Extracted page text data:
-.-.-
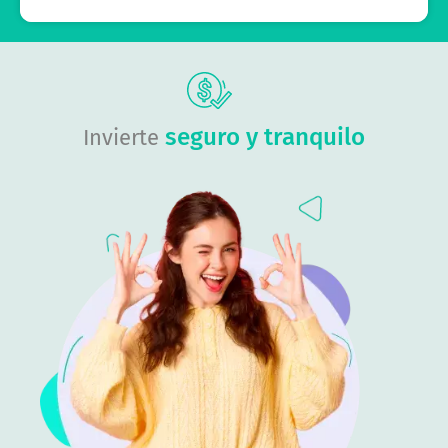
seguro y tranquilo
Invierte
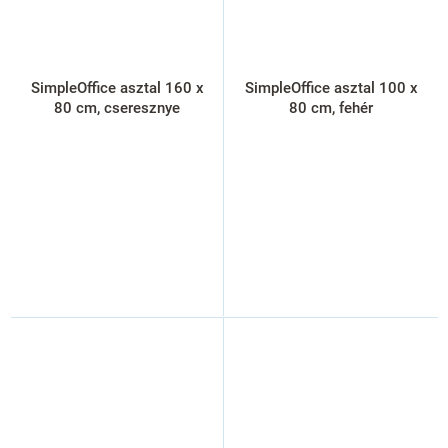
SimpleOffice asztal 160 x
SimpleOffice asztal 100 x
80 cm, cseresznye
80 cm, fehér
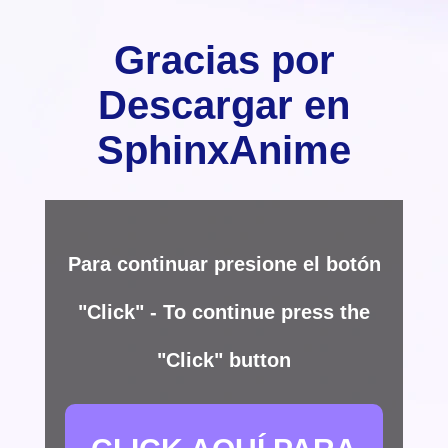
Gracias por
Descargar en
SphinxAnime
Para continuar presione el botón
"Click" - To continue press the
"Click" button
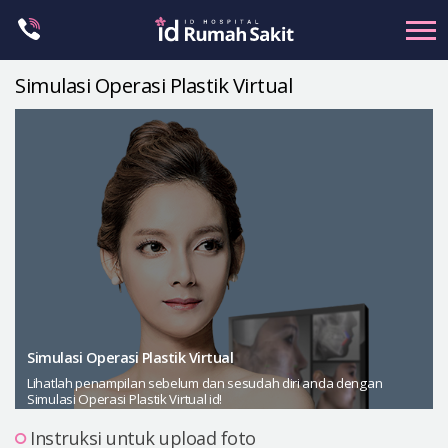
Skip
to
content
Simulasi Operasi Plastik Virtual
Kontur Wajah
Rahang
Hidung
Mata
Anti-aging
Payudara
Operasi Vagina
Simulasi Operasi Plastik Virtual
Petit
Lihatlah penampilan sebelum dan sesudah diri anda dengan
Bentuk Tubuh
Simulasi Operasi Plastik Virtual id!
Klinik Dermatologi
Instruksi untuk upload foto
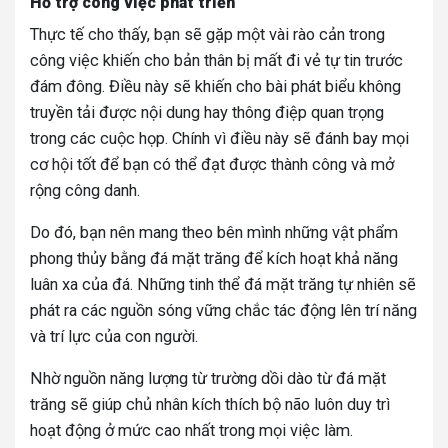
Hỗ trợ công việc phát triển
Thực tế cho thấy, bạn sẽ gặp một vài rào cản trong
công việc khiến cho bản thân bị mất đi vẻ tự tin trước
đám đông. Điều này sẽ khiến cho bài phát biểu không
truyền tải được nội dung hay thông điệp quan trọng
trong các cuộc họp. Chính vì điều này sẽ đánh bay mọi
cơ hội tốt để bạn có thể đạt được thành công và mở
rộng công danh.
Do đó, bạn nên mang theo bên mình những vật phẩm
phong thủy bằng đá mặt trăng để kích hoạt khả năng
luân xa của đá. Những tinh thể đá mặt trăng tự nhiên sẽ
phát ra các nguồn sóng vững chắc tác động lên trí năng
và trí lực của con người.
Nhờ nguồn năng lượng từ trường dồi dào từ đá mặt
trăng sẽ giúp chủ nhân kích thích bộ não luôn duy trì
hoạt động ở mức cao nhất trong mọi việc làm.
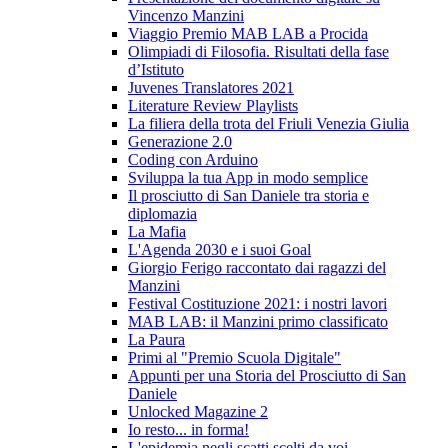
Vincenzo Manzini
Viaggio Premio MAB LAB a Procida
Olimpiadi di Filosofia. Risultati della fase
d’Istituto
Juvenes Translatores 2021
Literature Review Playlists
La filiera della trota del Friuli Venezia Giulia
Generazione 2.0
Coding con Arduino
Sviluppa la tua App in modo semplice
Il prosciutto di San Daniele tra storia e
diplomazia
La Mafia
L'Agenda 2030 e i suoi Goal
Giorgio Ferigo raccontato dai ragazzi del
Manzini
Festival Costituzione 2021: i nostri lavori
MAB LAB: il Manzini primo classificato
La Paura
Primi al "Premio Scuola Digitale"
Appunti per una Storia del Prosciutto di San
Daniele
Unlocked Magazine 2
Io resto... in forma!
L'epidemia negli scatti scelti da voi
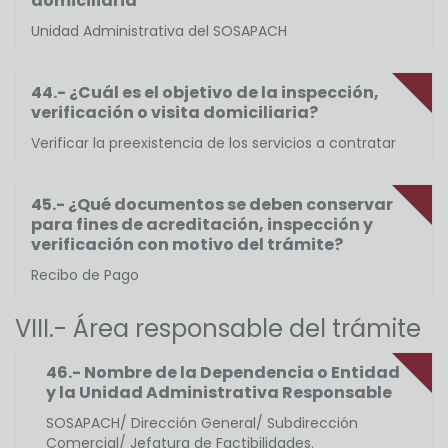
domiciliaria
Unidad Administrativa del SOSAPACH
44.- ¿Cuál es el objetivo de la inspección,
verificación o visita domiciliaria?
Verificar la preexistencia de los servicios a contratar
45.- ¿Qué documentos se deben conservar
para fines de acreditación, inspección y
verificación con motivo del trámite?
Recibo de Pago
VIII.- Área responsable del trámite
46.- Nombre de la Dependencia o Entidad
y la Unidad Administrativa Responsable
SOSAPACH/ Dirección General/ Subdirección
Comercial/ Jefatura de Factibilidades.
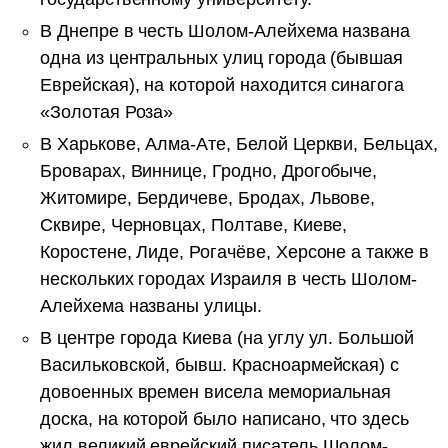
В Днепре в честь Шолом-Алейхема названа
одна из центральных улиц города (бывшая
Еврейская), на которой находится синагога
«Золотая Роза»
В Харькове, Алма-Ате, Белой Церкви, Бельцах,
Броварах, Виннице, Гродно, Дрогобыче,
Житомире, Бердичеве, Бродах, Львове,
Сквире, Черновцах, Полтаве, Киеве,
Коростене, Лиде, Рогачёве, Херсоне а также в
нескольких городах Израиля в честь Шолом-
Алейхема названы улицы.
В центре города Киева (на углу ул. Большой
Васильковской, бывш. Красноармейская) с
довоенных времен висела мемориальная
доска, на которой было написано, что здесь
жил великий еврейский писатель Шолом-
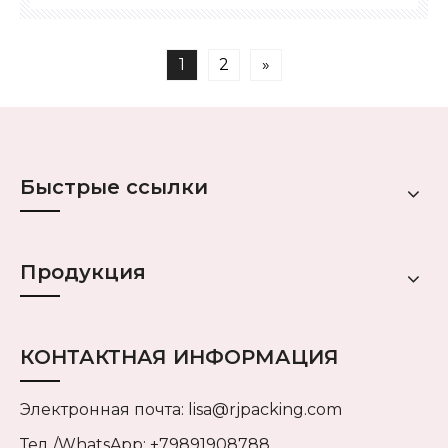
смешивая культуру с товариществом.
1
2
»
Быстрые ссылки
Продукция
КОНТАКТНАЯ ИНФОРМАЦИЯ
Электронная почта:
lisa@rjpacking.com
Тел./WhatsApp: +79891908788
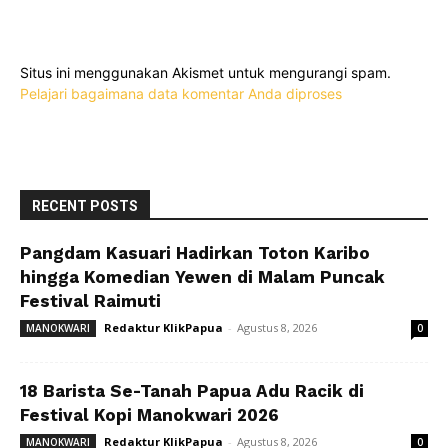
Situs ini menggunakan Akismet untuk mengurangi spam.
Pelajari bagaimana data komentar Anda diproses
RECENT POSTS
Pangdam Kasuari Hadirkan Toton Karibo
hingga Komedian Yewen di Malam Puncak
Festival Raimuti
Redaktur KlikPapua
-
Agustus 8, 2026
MANOKWARI
0
18 Barista Se-Tanah Papua Adu Racik di
Festival Kopi Manokwari 2026
Redaktur KlikPapua
-
Agustus 8, 2026
MANOKWARI
0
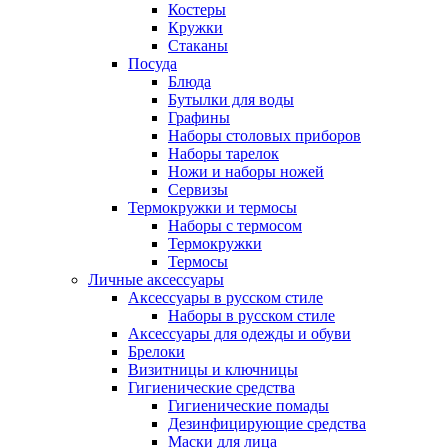
Костеры
Кружки
Стаканы
Посуда
Блюда
Бутылки для воды
Графины
Наборы столовых приборов
Наборы тарелок
Ножи и наборы ножей
Сервизы
Термокружки и термосы
Наборы с термосом
Термокружки
Термосы
Личные аксессуары
Аксессуары в русском стиле
Наборы в русском стиле
Аксессуары для одежды и обуви
Брелоки
Визитницы и ключницы
Гигиенические средства
Гигиенические помады
Дезинфицирующие средства
Маски для лица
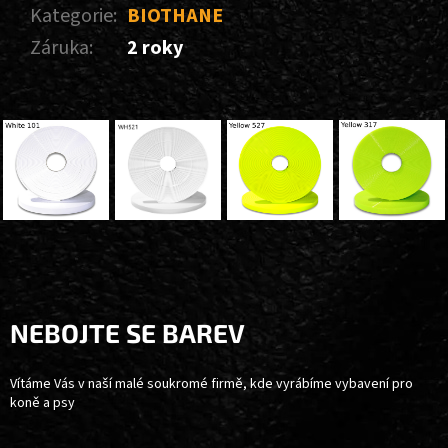
Kategorie
:
BIOTHANE
Záruka
:
2 roky
Z
Á
P
A
NEBOJTE SE BAREV
T
Í
Vítáme Vás v naší malé soukromé firmě, kde vyrábíme vybavení pro
koně a psy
-.-.-
→ TASK BRIEF
Set down word for word the lines from the first entry through the line with "công việc khiến", both included, omitting pictures.

→ SOLUTION TO THIS EXERCISE
seguro y tranquilo
Invierte
SimpleOffice asztal 160 x
SimpleOffice asztal 100 x
80 cm, cseresznye
80 cm, fehér
Gracias por
Descargar en
SphinxAnime
Para continuar presione el botón
"Click" - To continue press the
"Click" button
Skip
to
content
Simulasi Operasi Plastik Virtual
Kontur Wajah
Rahang
Hidung
Mata
Anti-aging
Payudara
Operasi Vagina
Simulasi Operasi Plastik Virtual
Petit
Lihatlah penampilan sebelum dan sesudah diri anda dengan
Bentuk Tubuh
Simulasi Operasi Plastik Virtual id!
Klinik Dermatologi
Instruksi untuk upload foto
Hỗ trợ công việc phát triển
Thực tế cho thấy, bạn sẽ gặp một vài rào cản trong
công việc khiến cho bản thân bị mất đi vẻ tự tin trước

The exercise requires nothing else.